Healthcare organizations also have a lot of connected devices. This includes PCs with medical software and IoT devices. Some equipment might be managed by in-house IT staff, while specialty connected devices might be managed by third parties. It's all a giant pain to inventory, patch, and monitor every device, and the bad guys know it.
Tightening Healthcare Security
I was doing some training with a healthcare organization who was actively bucking that industry trend: They had recently adopted ExtraHop Reveal(x).
We start with Overview. We saw two security detections in the last hour. One detection is for DoublePulsar.
Some quick background on DoublePulsar: It's a nasty backdoor implant that was leaked by a hacker group back in 2017, and it affected something like 200,000 Windows machines. It was used in the notorious WannaCry ransomware attack that (among a long list of other victims) nearly shut down England and Scotland's National Health Service (NHS). Ambulances were diverted, patients were turned away. It was bad.

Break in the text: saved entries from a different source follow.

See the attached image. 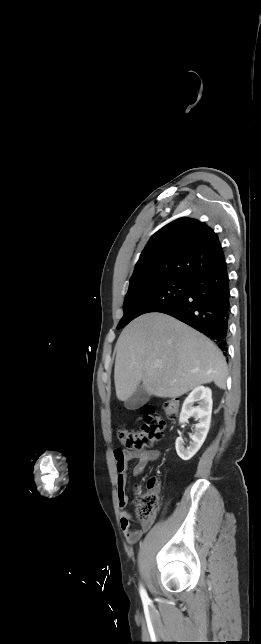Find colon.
I'll return each mask as SVG.
<instances>
[{
	"instance_id": "1",
	"label": "colon",
	"mask_w": 261,
	"mask_h": 644,
	"mask_svg": "<svg viewBox=\"0 0 261 644\" xmlns=\"http://www.w3.org/2000/svg\"><path fill=\"white\" fill-rule=\"evenodd\" d=\"M163 411L167 418L175 419L179 411L178 399H167L163 403ZM164 426V419L155 407L147 405L143 409V424L141 430L133 432L121 428L118 430L117 436L120 443L128 449H148L162 439ZM159 506L158 481L155 478H151L148 480L145 490L139 491L136 505L139 520L142 523L151 521L157 513Z\"/></svg>"
}]
</instances>
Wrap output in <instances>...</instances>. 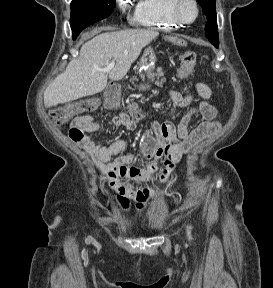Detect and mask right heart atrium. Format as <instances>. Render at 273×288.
Returning a JSON list of instances; mask_svg holds the SVG:
<instances>
[{"label": "right heart atrium", "instance_id": "right-heart-atrium-1", "mask_svg": "<svg viewBox=\"0 0 273 288\" xmlns=\"http://www.w3.org/2000/svg\"><path fill=\"white\" fill-rule=\"evenodd\" d=\"M133 1L134 0H116L119 9L122 12H126L130 8V5H132Z\"/></svg>", "mask_w": 273, "mask_h": 288}]
</instances>
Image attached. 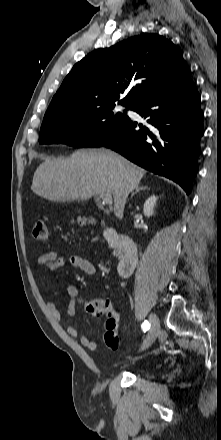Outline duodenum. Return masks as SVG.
I'll return each instance as SVG.
<instances>
[{"instance_id": "410a0bca", "label": "duodenum", "mask_w": 221, "mask_h": 440, "mask_svg": "<svg viewBox=\"0 0 221 440\" xmlns=\"http://www.w3.org/2000/svg\"><path fill=\"white\" fill-rule=\"evenodd\" d=\"M104 236L121 251V258L117 266L118 274L123 278L128 277L132 273L138 259L134 241L129 235L121 234L112 227L105 228Z\"/></svg>"}]
</instances>
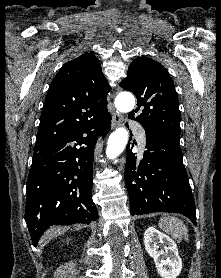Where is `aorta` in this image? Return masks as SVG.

DoublePulsar works like this:
- Ping: Look for targets
- Kill: Terminate program
- Execute: Implant code, take over target
EternalBlue: Also a backdoor. Also bad. Also used in the WannaCry attack.
Back to the detection:
The offender is a medical device (a PC running medical software) at one facility doing a DoublePulsar SMB/CIFS scan of a Windows 10 workstation at a different facility.
Red Flags Galore
Red flag number one: Cross-facility traffic shouldn't happen. A medical device reaching directly to a win10 workstation at a different facility really shouldn't happen. We flag this as an action item for the network team.
Red flag number two: The offending medical device had been previously infected. This device in particular is one that is managed by a third-party vendor. The vendor who managed the device attempted to surgically remove the contagion. As a rule of thumb, that's either lazy, or incompetent, and you can never really be sure you got all the infection. The only way to be sure you removed the contagion is to wipe the PC and completely re-image, aka nuke and repave.
While it had been isolated via network containment once it was found to be infected, the isolation was removed about a week before. It seems the cleanup wasn't full and complete.
It's pretty clear at this point that the offending device is still sick, which leaves us all wondering, "what did the vendor do?" Flag this as another action item for the team managing the vendor.
Adjusting Detection filters for the offending medical device as Offender, we saw 54 detections in the last 3 days: TCP SYN Scan, DoublePulsar Scan, DoublePulsar Implant, and EternalBlue. In other words: recon, recon, attack, attack.
The class comes to a full stop.
Student #1: "Ok, Student #2, I'll call you on your mobile. This workstation is infected. We need to take this machine offline."
I offer to pause the class while the customer investigates and hopefully drops Lucifer's Hammer on the offending medical device.
I'm paraphrasing Aliens (1986) here, but Ripley was right: Nuke the site from orbit, only way to be sure.